Erdoğan-Putin görüşmesi ve Kremlin'den gelen beklenmedik mesaj

Gülru Gezer Independent Türkçe için yazdı

Fotoğraf: AA

Cumhurbaşkanı Recep Tayyip Erdoğan 3-4 Temmuz 2024 tarihlerinde Astana'da düzenlenen Şangay İşbirliği Örgütü marjında Rusya Devlet Başkanı Vladimir Putin'le bir araya geldi.

İki lider Eylül 2023'ten bu yana ilk defa yüz yüze görüştü.

Görüşmede ikili ilişkilerin yanı sıra, bölgesel konularda Suriye ve Ukrayna öne çıktı. 


Türkiye'den Ukrayna ve Suriye konusunda mesajlar

İletişim Başkanlığı tarafından sosyal medya X üzerinden yapılan paylaşımda Cumhurbaşkanı Erdoğan'ın mevkidaşına; Türkiye'nin Rusya ile Ukrayna arasında devam eden savaşın önce ateşkes ardından barışla sona erdirilmesi için uzlaşı zeminini oluşturabileceğini, iki tarafı da memnun edebilecek adil bir barışın mümkün olduğunu ifade ettiği, ayrıca Türkiye'nin hemen sınırlarının ötesinde bir teröristan kurdurmamakta kararlı olduğunu, başta Suriye iç savaşı olmak üzere, terör örgütleri için elverişli alan oluşturan istikrarsızlıkların sonlandırılması için somut adımların atılmasının önemini ortaya koyarken, Türkiye'nin çözüm için işbirliğine hazır olduğunu aktardığı belirtildi. 

Cumhurbaşkanı Erdoğan Kazakistan dönüşünde uçakta gazetecilerin sorularına yanıt verirken de Putin'le Ukrayna savaşı bağlamında arabuluculuk konusunun gündeme geldiğini aktararak, "Ara buluculuğumuz nereye varabilir, nereye kadar tesiri olabilir?
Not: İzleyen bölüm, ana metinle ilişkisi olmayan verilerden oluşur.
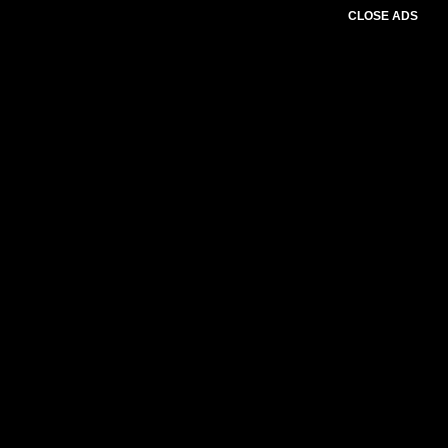
CLOSE ADS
Bu konuları ele alma imkanını bulduk" dedi.

Erdoğan devamla, "Ben artık tansiyonun düşürüleceğine ve barış zemininin inşa edilebileceğine inanmak istiyorum. Biz o zemini oluşturmak ve korumak noktasında, bugüne kadar olduğu gibi üzerimize düşeni yapmaya hazırız" şeklinde konuştu.

Suriye konusunda yöneltilen bir soruya ise, "Suriye ile yeni bir süreci başlatabileceğimizi cuma günü, cuma namazı çıkışında zaten söylemiştim. Bizim Sayın Putin ile Beşşar Esed'e bir davetimiz olabilir. Sayın Putin Türkiye'ye bir ziyaret gerçekleştirebilirse, bu yeni bir sürecin başlangıcı olabilir" yanıtını veren Cumhurbaşkanı Erdoğan, Suriye'ye dostluk elini daima uzattıklarını ve uzatacaklarını, adil, onurlu ve kapsayıcı yeni bir toplum sözleşmesi temelinde kucaklaşan, müreffeh, bir ve bütün Suriye'nin her zaman yanında olacaklarını vurgulayarak, "Yeter ki Suriye, bu büyük kucaklaşmayı başlatsın ve her alanda toparlansın" dedi.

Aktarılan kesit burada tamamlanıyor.